Yeah. I've begun to struggle with this, and to work through it, I've had to remember what gave me success the first time I took off some weight -- having a new body after a period of disrepair is an essential part of being "me." It's not a job that you put on and take off, it's not responsibility after responsibility. It's a new, higher standard. You have to decide to be better and change yourself. It's just food, after all.
I realize that can sound highly charged. Struggling with one's attitudes toward eating can be a serious, serious challenge. Many people never overcome it. And many people who never overcome it are good, intelligent, successful people. So it's easy to think it's something we can put off or put at the bottom of the totem pole.
However, this is just one example of exercising my personal willpower and judgment over baser emotional temptations. I do it to go to my job every day.
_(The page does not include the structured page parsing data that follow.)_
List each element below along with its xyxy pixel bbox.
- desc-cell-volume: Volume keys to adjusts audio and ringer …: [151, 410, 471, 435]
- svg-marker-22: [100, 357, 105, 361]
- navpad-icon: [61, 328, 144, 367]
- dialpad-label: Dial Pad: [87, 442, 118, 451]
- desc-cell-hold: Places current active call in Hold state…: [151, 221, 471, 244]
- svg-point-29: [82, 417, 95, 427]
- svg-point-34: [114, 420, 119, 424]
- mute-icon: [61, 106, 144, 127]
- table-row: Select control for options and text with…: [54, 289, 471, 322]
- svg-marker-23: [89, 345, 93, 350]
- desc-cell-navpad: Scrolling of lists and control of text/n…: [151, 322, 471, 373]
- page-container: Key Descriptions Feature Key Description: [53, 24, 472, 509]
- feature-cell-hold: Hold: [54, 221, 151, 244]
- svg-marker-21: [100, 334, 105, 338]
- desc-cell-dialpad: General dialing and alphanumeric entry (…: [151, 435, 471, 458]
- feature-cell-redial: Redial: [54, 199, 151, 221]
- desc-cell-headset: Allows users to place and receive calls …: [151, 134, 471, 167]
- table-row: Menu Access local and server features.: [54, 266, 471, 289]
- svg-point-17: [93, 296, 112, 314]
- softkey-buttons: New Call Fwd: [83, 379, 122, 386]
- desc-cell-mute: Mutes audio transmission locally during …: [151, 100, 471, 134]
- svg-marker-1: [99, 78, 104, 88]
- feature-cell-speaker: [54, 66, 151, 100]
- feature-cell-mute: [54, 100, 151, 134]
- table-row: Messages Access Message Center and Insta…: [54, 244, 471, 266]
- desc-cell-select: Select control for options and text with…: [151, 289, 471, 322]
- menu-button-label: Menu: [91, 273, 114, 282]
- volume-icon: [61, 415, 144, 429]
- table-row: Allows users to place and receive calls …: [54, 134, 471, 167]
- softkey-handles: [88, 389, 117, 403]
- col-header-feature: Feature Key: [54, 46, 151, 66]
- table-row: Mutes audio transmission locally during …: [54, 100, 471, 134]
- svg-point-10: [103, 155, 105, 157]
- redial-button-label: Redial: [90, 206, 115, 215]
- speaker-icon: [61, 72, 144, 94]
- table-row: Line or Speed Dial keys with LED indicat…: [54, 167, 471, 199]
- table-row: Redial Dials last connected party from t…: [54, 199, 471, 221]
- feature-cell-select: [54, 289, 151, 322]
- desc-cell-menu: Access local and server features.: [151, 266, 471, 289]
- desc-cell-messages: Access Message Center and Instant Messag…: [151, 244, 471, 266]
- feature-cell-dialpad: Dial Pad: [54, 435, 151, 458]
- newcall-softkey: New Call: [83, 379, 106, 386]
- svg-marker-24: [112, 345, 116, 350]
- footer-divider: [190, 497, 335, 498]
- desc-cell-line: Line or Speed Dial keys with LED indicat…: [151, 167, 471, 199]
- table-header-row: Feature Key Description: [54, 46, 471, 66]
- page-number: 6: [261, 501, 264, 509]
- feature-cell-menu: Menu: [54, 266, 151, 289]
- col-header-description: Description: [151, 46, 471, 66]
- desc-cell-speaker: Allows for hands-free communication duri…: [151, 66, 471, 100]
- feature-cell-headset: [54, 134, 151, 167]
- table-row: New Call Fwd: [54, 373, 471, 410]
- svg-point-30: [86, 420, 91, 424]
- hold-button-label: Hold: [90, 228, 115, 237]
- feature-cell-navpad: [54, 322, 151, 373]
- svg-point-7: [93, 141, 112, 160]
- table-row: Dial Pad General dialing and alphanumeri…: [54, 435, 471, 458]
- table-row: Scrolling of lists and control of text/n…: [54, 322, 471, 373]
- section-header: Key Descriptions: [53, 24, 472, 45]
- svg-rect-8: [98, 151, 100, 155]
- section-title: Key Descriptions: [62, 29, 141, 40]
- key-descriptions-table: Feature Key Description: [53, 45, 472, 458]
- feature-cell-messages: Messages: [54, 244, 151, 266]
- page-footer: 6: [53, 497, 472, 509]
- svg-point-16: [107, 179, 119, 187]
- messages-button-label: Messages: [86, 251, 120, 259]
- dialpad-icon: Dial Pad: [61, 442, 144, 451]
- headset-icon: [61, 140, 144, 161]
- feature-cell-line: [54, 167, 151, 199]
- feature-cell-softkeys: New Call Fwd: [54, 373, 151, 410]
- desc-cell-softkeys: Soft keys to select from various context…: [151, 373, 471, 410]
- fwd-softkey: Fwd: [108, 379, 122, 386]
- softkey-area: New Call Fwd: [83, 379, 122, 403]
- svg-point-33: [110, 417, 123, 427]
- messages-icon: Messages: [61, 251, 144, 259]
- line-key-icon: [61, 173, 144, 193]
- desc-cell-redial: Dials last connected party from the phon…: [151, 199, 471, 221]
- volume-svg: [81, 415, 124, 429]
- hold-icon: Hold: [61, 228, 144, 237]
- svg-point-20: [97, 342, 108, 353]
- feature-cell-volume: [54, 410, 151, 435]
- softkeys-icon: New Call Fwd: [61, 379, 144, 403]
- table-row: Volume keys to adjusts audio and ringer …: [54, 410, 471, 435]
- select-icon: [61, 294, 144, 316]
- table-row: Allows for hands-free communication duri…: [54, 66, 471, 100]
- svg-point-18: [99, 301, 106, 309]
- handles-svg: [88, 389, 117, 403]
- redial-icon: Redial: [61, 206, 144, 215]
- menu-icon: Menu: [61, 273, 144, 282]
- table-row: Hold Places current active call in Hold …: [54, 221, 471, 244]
I do it to maintain and grow relationships with my loved ones and friends. I do it every day, when I feel tired, or fed up with a person at work, or with my family. So why shouldn't I be able to do it with simple food and tastes? Because I think I deserve an out? We never get outs in life. The world doesn't work like that. It doesn't owe us anything. What we have the choice to do is either to act on that understanding or pretend that the truth is different.
In a way, changing this is like an act of emotional maturity. When I start to understand the truth about myself, I can do amazing stuff, because then while acknowledging it, I can act on my strengths and minimize weaknesses, and adopt the strategy for this problem that's right for me. So I've decided to reward dedication. The longer I cheat with bits and bites, the longer I go without getting a proper cheat meal. And that's just how it is. So I better stay on plan.
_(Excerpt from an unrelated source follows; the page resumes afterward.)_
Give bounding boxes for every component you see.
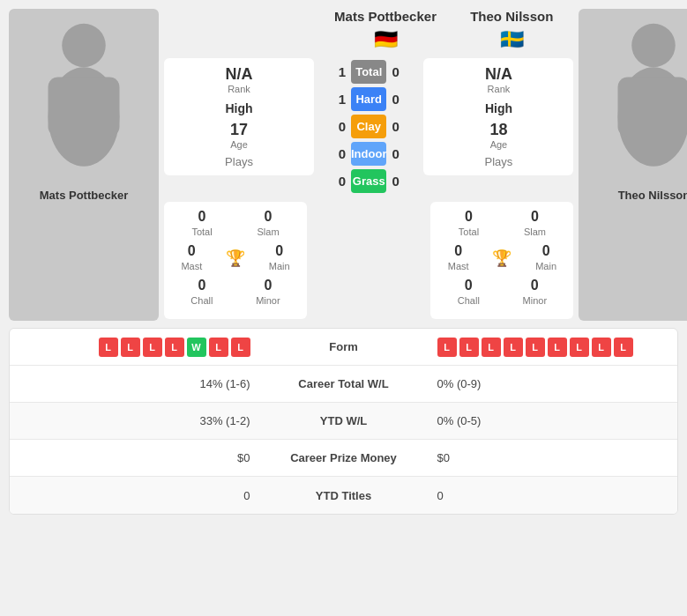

My plan is less rigid than some because I work in a place where I can sometimes score free food/scavenge (not a restaurant) and I'm low-carb. But I still estimate calories by size and weight of food, and I try to make that food meat, unbreaded, rather than anything else.
Children live by rules. Adults live by standards. If I can't move easily from "don't do this" to "ah, I see why I shouldn't do this, and I won't," then I am still a child about something and I need rules. But there comes a time to just say: "Grow up."